(MATERIAL FOR THIS TASK)

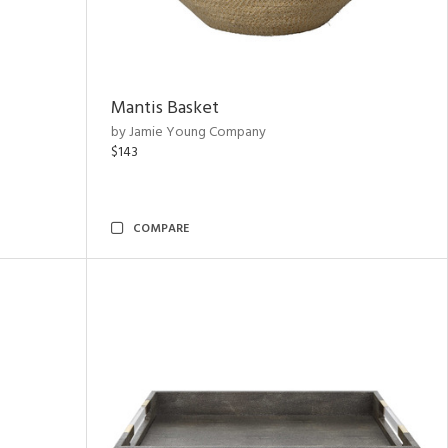
Mantis Basket
by Jamie Young Company
$143
COMPARE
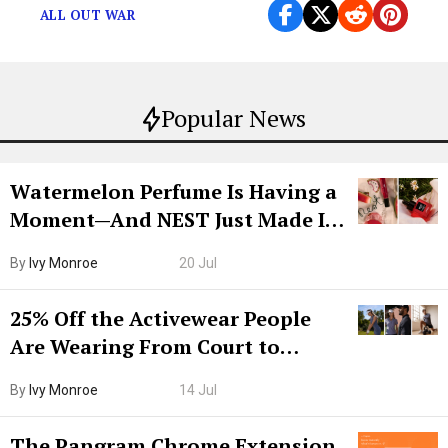
ALL OUT WAR
Popular News
Watermelon Perfume Is Having a
Moment—And NEST Just Made It
Grown-Up
By
Ivy Monroe
20 Jul
25% Off the Activewear People
Are Wearing From Court to
Boarding Gate
By
Ivy Monroe
14 Jul
The Pangram Chrome Extension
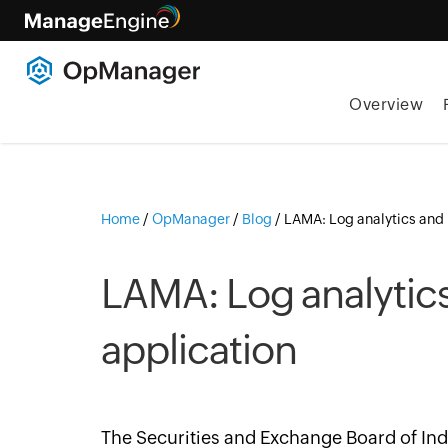
Overview
Home
/
OpManager
/
Blog
/
LAMA: Log analytics and 
LAMA: Log analytic
application
The Securities and Exchange Board of Ind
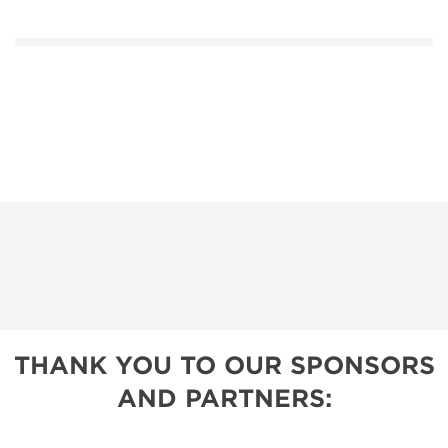
THANK YOU TO OUR SPONSORS
AND PARTNERS:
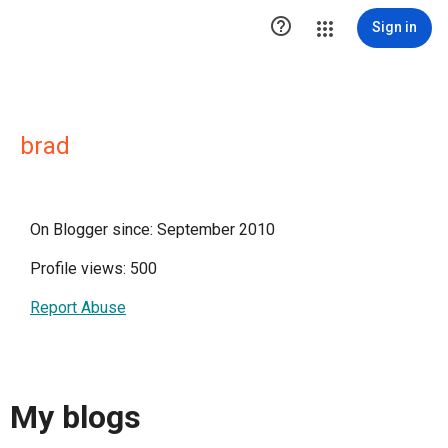

Sign in
brad
On Blogger since: September 2010
Profile views: 500
Report Abuse
My blogs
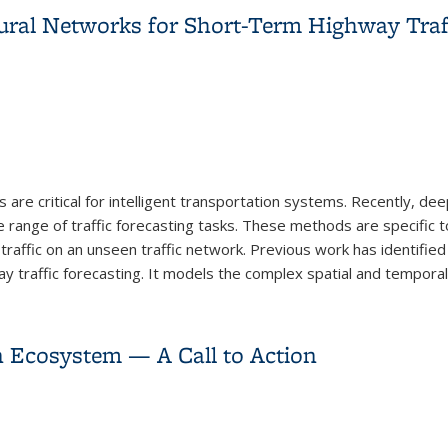
ural Networks for Short-Term Highway Traff
 are critical for intelligent transportation systems. Recently, de
ange of traffic forecasting tasks. These methods are specific to
raffic on an unseen traffic network. Previous work has identified 
 traffic forecasting. It models the complex spatial and temporal.
ural Networks for Short-Term Highway Traffic Forecasting
 Ecosystem — A Call to Action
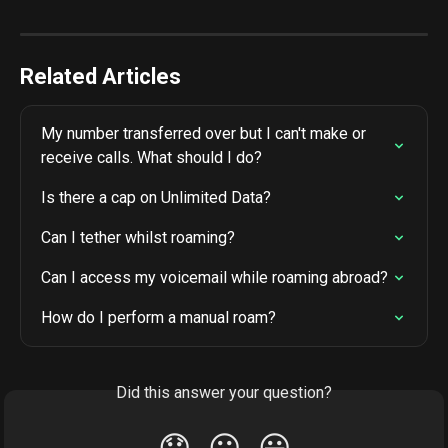
Related Articles
My number transferred over but I can't make or 
receive calls. What should I do?
Is there a cap on Unlimited Data?
Can I tether whilst roaming?
Can I access my voicemail while roaming abroad?
How do I perform a manual roam?
Did this answer your question?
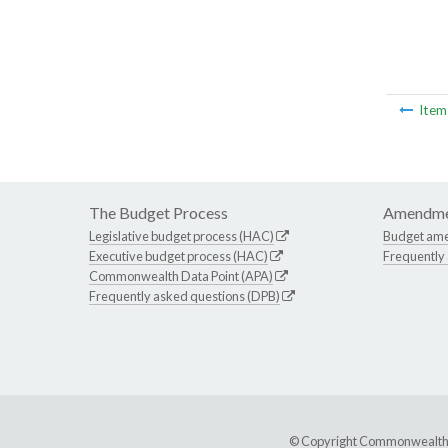
Ite
The Budget Process
Amendme
Legislative budget process (HAC)
Budget am
Executive budget process (HAC)
Frequently
Commonwealth Data Point (APA)
Frequently asked questions (DPB)
© Copyright Commonwealth of 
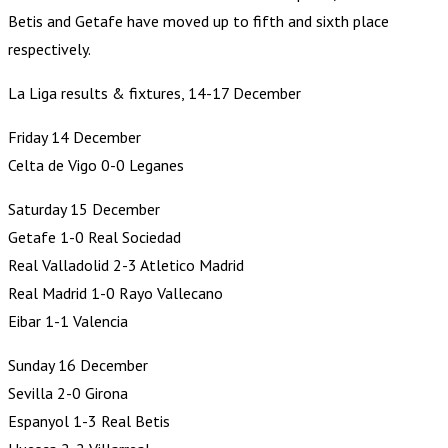
Betis and Getafe have moved up to fifth and sixth place
respectively.
La Liga results & fixtures, 14-17 December
Friday 14 December
Celta de Vigo 0-0 Leganes
Saturday 15 December
Getafe 1-0 Real Sociedad
Real Valladolid 2-3 Atletico Madrid
Real Madrid 1-0 Rayo Vallecano
Eibar 1-1 Valencia
Sunday 16 December
Sevilla 2-0 Girona
Espanyol 1-3 Real Betis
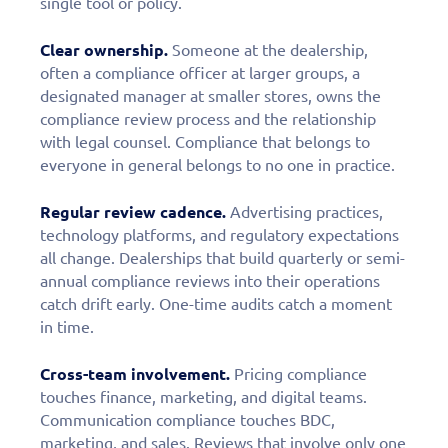
single tool or policy.
Clear ownership.
Someone at the dealership,
often a compliance officer at larger groups, a
designated manager at smaller stores, owns the
compliance review process and the relationship
with legal counsel. Compliance that belongs to
everyone in general belongs to no one in practice.
Regular review cadence.
Advertising practices,
technology platforms, and regulatory expectations
all change. Dealerships that build quarterly or semi-
annual compliance reviews into their operations
catch drift early. One-time audits catch a moment
in time.
Cross-team involvement.
Pricing compliance
touches finance, marketing, and digital teams.
Communication compliance touches BDC,
marketing, and sales. Reviews that involve only one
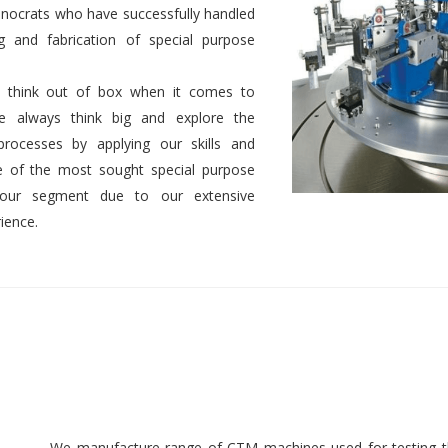
nocrats who have successfully handled
g and fabrication of special purpose
 to think out of box when it comes to
We always think big and explore the
 processes by applying our skills and
 of the most sought special purpose
 our segment due to our extensive
ience.
We manufacture range of CTM machines used for testing th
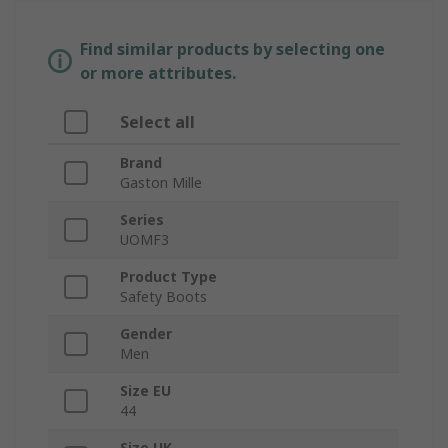
Find similar products by selecting one
or more attributes.
Select all
Brand
Gaston Mille
Series
UOMF3
Product Type
Safety Boots
Gender
Men
Size EU
44
Size UK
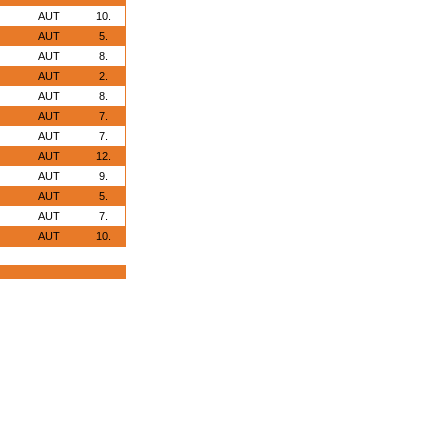
AUT
10.
AUT
5.
AUT
8.
AUT
2.
AUT
8.
AUT
7.
AUT
7.
AUT
12.
AUT
9.
AUT
5.
AUT
7.
AUT
10.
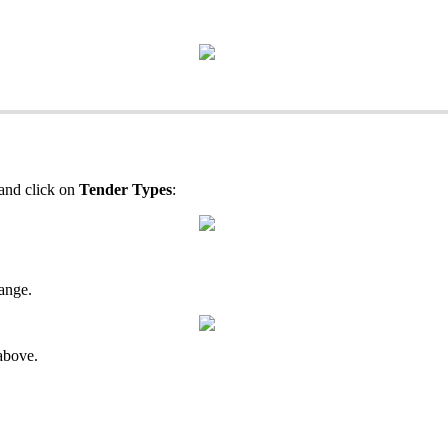
and click on
Tender Types
:
ange.
 above.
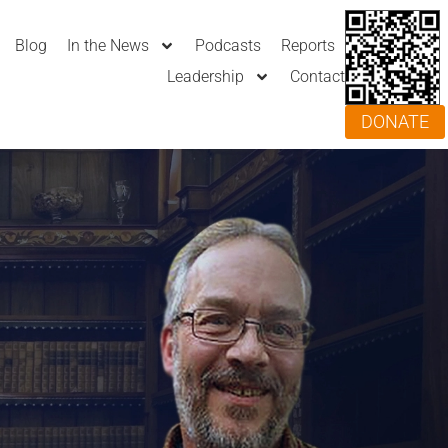
Blog
In the News
Podcasts
Reports
Leadership
Contact
DONATE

(End MATERIAL FOR THIS TASK)

EXERCISE REQUIREMENTS. How many lines of these entries contain "Frequently"? Answer with the number and nothing else.

EXERCISE SOLUTION. 2